Без малейшего следа былой меланхолии Жан, Князь Ночи, повернулся к ней и помахал своей черной шляпой.
– Не кричи так громко, Годивелла! Не сожру я твою госпожу! Возвращаю ее тебе… целую и невредимую! Вам лучше вернуться, – добавил он, обращаясь к Гортензии. – Скоро спустится ночь, а меня не очень любят встречать здесь.
Она попыталась удержать его.
– Я вас еще увижу?.. Мне бы так хотелось, чтобы мы стали друзьями! Мне так необходим друг!
Он уже нахлобучил свою необъятную шляпу и собирался удалиться, но внезапно склонился к ней.
– Я стану вашим рыцарем, вашим слугой, если понадобится, Гортензия, и вы можете меня позвать всякий раз, как я вам буду нужен. Но не думаю, что когда-нибудь стану вашим другом!
– Ах!.. Но почему? – в отчаянии взмолилась она.
Он наклонился еще ниже, почти коснувшись своим носом носа девушки, и она ощутила на лице его горячее дыхание.
– Потому что ваши глаза слишком прекрасны!
Мгновение спустя он уже был далеко, унося с собой всю свою теплоту и силу. Охваченная неожиданным, непонятным ей самой чувством, девушка сложила руки рупором и крикнула:
– Но как вас позвать… если вы мне понадобитесь?

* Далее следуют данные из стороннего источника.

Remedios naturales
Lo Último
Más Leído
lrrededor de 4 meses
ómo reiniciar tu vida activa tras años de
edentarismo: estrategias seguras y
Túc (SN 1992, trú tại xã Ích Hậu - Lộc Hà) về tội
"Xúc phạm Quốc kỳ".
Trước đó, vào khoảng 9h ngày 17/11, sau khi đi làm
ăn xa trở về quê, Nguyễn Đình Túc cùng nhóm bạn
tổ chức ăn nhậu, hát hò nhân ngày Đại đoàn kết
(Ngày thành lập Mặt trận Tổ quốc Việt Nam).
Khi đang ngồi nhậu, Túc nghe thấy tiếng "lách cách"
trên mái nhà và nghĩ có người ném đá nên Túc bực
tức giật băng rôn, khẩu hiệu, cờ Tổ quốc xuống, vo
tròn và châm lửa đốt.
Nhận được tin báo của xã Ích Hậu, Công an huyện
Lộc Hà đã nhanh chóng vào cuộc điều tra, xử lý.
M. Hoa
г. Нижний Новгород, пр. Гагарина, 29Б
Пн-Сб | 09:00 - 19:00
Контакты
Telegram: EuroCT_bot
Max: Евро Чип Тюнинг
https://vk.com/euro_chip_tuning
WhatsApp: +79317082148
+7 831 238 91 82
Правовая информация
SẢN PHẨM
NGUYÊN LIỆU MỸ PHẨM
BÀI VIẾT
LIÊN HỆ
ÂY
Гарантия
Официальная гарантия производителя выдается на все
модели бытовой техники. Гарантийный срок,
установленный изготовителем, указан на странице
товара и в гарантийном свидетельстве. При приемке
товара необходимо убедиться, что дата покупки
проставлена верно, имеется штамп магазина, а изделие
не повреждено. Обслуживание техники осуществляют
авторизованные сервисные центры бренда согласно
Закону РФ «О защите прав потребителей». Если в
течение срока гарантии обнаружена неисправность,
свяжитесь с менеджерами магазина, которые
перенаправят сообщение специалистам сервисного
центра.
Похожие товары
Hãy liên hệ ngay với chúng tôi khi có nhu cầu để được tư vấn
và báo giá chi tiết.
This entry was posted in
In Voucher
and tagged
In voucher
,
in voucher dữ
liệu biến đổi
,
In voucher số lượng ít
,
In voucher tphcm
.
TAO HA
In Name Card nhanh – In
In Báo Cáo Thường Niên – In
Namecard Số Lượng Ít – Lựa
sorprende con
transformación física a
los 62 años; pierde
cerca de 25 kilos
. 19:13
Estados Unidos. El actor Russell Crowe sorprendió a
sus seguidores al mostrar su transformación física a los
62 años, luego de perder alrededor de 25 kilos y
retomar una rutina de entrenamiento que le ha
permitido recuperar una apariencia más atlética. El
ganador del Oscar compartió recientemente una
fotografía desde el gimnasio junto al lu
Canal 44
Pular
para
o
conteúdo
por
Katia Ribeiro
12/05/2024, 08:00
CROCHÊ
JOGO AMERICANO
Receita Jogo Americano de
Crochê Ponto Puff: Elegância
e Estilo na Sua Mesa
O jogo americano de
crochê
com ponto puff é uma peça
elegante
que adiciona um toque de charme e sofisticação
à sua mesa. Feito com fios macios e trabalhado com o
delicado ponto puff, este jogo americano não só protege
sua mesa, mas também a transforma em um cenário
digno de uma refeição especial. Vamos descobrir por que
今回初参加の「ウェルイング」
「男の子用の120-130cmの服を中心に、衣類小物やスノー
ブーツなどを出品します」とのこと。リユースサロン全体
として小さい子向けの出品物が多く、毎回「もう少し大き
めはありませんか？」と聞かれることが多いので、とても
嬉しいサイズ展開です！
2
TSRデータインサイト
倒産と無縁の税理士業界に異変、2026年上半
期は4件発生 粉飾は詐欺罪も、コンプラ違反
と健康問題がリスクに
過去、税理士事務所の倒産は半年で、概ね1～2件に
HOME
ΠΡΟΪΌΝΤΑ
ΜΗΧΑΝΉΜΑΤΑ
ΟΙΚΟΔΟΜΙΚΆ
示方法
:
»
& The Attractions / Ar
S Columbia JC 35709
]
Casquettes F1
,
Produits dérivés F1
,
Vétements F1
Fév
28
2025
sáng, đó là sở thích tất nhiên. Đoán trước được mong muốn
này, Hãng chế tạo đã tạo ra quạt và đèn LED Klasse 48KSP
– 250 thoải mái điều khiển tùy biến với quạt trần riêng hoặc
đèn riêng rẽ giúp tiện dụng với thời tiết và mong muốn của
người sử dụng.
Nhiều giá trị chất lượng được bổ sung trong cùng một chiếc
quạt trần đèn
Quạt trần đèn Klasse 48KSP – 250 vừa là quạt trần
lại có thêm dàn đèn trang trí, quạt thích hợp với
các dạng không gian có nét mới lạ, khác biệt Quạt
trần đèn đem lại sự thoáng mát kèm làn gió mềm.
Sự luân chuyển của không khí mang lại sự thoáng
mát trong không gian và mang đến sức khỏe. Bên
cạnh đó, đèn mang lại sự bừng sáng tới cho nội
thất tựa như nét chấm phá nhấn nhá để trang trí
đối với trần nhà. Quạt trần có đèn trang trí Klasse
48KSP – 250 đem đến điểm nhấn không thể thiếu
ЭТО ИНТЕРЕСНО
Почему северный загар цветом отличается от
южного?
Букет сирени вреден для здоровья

– Когда зарядит «косой злыдень», ветер с запада, выкрикните мое имя! Всегда найдется кто-то, кто вас услышит…
– А если…
Но он уже исчез. В ущелье раздавались только крики Годивеллы, требующей, чтобы Гортензия вернулась в дом. Впрочем, последняя и сама не имела охоты задерживаться. Несмотря на теплую одежду, она уже продрогла, ощущая тот же странный холод, что и в день прибытия в Лозарг. Этот холод шел изнутри, словно бы, покидая ее, повелитель волков унес с собой весь жар ее крови… И все же, возвращаясь в замок, она уже не чувствовала себя такой одинокой. Это ее новое ощущение никак не было связано с присутствием Годивеллы, поджидавшей ее на пороге, скрестив руки на своем синем фартуке и воинственно поглядывая в ту сторону, где исчез повелитель волков.
– Сразу видно, – заворчала она, тряся головой, так что кисточки на чепце закрутились как мельничные крылья, – сразу видно, что хозяина нет в доме. Иначе этот негодяй не позволил бы себе околачиваться здесь!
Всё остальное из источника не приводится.